The increase in the number of live events WWE runs isn't paying off as strongly as the company might've hoped. WWE ran more live events in 2017 compared to previous years, but the increase in volume hasn't led to strong increases in profits related to events. In fact, according to WWE's new annual report, sales of merchandise at venues was down slightly for the year, despite more events and attendees.


WWE ran a total of 384 main roster events across the world in 2017. That's an increase of 40 events from 2016, when the company ran 344 events, which is an increase from 329 in 2015 and 318 in 2014.

The jump in number of events has correlated with a gradual increase in attendance. Main roster total attendance has been inching up over 2 million attendees the last 3 years.

While total attendance is up due to more events, average attendance is down slightly.

More attendees means more revenue from ticket sales. Live Events revenue, made-up of sales of tickets and travel packages, was up 5% from 2016. However OIBDA (a measure of profit) was only up a negligible 1% in 2017.

Sales of t-shirts, hats and other merchandise sold at the shows were actually slightly down.


WWE noted in its annual report: "The decrease in Venue Merchandise OIBDA as a percentage of revenues in 2017 as compared to 2016 was driven by product mix and increased venue costs."

It's not clear what the changes in product mix were that WWE is referring to, nor what the increase in venue costs might be related to.
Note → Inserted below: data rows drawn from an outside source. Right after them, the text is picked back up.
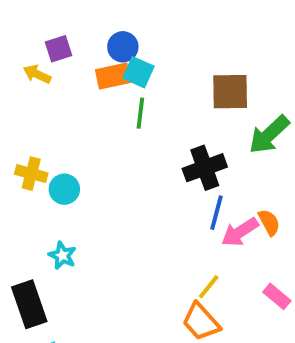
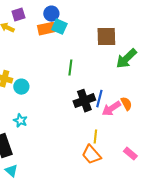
green line: (140, 113) -> (70, 68), moved
black cross: (205, 168) -> (84, 101), moved
yellow line: (209, 287) -> (95, 137), turned -32
pink rectangle: (277, 296) -> (130, 154), moved

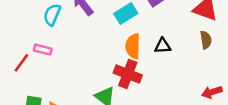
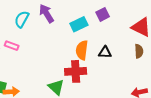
red cross: (128, 74) -> (76, 71), turned -30

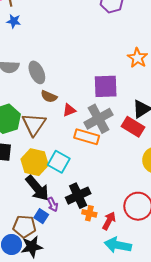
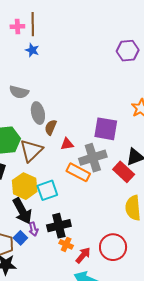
gray ellipse: (37, 72) -> (38, 113), moved
brown semicircle: (49, 96) -> (51, 127), turned 77
cyan square: (59, 162) -> (47, 190), turned 30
The average person going to a WWE show spent a little less in 2017 versus 2016: $10.25, compared to $10.57 the year prior.

Total attendances below for 2016 and 2017 have been factored in NXT attendance. Not making this adjustment would've made the discrepancy greater for average merchandise sold per attendee. NXT ran fewer mid-size venue events in 2015 and none in 2014. WWE began detailing NXT live event data in its public financial documents in 2016.

The brand split, beginning in July 2016 allowed the company to run more live events, particularly untelevised house shows, as WWE form two separate touring rosters, representing RAW and SmackDown.

With no end of the brand split in sight, WWE may run even more events in 2018. In January of this year, 205 Live ran one weekend of events, however had to cancel one of the three originally scheduled shows, likely due to poor advance.


It should be noted this article focuses only on WWE's live events business. The company's overall business was up significantly. It reported increases in revenue of 10% ($801 million in 2017, $729 million in 2016) and in OIBDA of $13 ($102 million in 2017, $80 million in 2016).